This repository contains the work I've done for the Trustworthy Machine Learning course of the University of Helsinki. The repository is organized as follow:
- In the directory \papers there are the papers that we had to read during the course. There are interesting papers about privacy and fairness in machine learning;
- In the directory \firstProject there is the first project related to the privacy part of the course. There are some implementations of important topics in differential privacy. You can find examples of randomized response and laplace mechanisms;
- In the directory \secondProject there is the second project related to the privacy part of the course. In this directory you can find more complex implementations of differentially private algorithms.

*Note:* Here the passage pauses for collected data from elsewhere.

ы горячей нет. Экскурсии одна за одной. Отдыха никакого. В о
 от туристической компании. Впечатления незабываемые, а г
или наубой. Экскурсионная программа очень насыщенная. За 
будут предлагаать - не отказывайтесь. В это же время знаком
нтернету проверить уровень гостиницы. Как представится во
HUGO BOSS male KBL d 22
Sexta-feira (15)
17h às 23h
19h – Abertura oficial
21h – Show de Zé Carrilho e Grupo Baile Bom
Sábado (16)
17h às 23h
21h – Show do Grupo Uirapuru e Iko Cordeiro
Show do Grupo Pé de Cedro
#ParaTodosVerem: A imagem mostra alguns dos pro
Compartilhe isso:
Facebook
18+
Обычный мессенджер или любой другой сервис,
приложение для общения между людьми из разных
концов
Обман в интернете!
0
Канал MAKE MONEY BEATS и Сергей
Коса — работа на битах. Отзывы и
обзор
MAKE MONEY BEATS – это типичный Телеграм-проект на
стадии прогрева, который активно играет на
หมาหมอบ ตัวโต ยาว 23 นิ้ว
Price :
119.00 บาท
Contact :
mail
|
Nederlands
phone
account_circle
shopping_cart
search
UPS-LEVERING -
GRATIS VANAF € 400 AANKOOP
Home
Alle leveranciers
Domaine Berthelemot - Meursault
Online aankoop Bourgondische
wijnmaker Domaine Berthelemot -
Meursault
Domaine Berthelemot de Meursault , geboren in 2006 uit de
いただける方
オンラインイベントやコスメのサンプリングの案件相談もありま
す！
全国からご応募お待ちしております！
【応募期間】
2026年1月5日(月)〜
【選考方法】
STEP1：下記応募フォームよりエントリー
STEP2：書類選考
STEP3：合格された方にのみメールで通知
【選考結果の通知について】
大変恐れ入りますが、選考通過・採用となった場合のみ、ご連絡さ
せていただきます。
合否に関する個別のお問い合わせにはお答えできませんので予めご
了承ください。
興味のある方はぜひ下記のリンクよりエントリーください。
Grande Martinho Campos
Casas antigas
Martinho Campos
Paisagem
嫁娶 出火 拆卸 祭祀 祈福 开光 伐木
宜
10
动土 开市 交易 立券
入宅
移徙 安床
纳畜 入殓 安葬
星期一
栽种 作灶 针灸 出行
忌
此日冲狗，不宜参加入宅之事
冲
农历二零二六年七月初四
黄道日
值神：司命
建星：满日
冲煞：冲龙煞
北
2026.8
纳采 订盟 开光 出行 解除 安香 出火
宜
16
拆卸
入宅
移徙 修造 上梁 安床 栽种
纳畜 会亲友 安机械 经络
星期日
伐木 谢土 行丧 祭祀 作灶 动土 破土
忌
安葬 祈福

In the first task there is an implementation of the differentially private stochastic gradient descent using Tensorflow Privacy. In the second part the same algorithm has been applied on the Census Adult Dataset (in the first task it has been applied to synthetic data). Finally, in the third task I have analyzed the membership inference attack, in particular I tried to see how much the power of the attack increases with the increase of the overfitting during the training of the target model;
- In the directory \thirdProject there is the project related to the fairness part of the course. In this project we have taken the Census Adult Dataset and we measured its fairness. After we have seen that there was a discrimination bias in the dataset we tried to implement the preferential resampling fairness aware strategy in such a way to reduce the bias in the historical data that composed the Census Adult Dataset. After that we tried to train a logistic regression model on the fair dataset, resulting in a fair model. After this project it is possible to state that if a model is trained on a fair dataset, then its predictions will be more or less fair even if the data which the model is applied to aren't fair at all.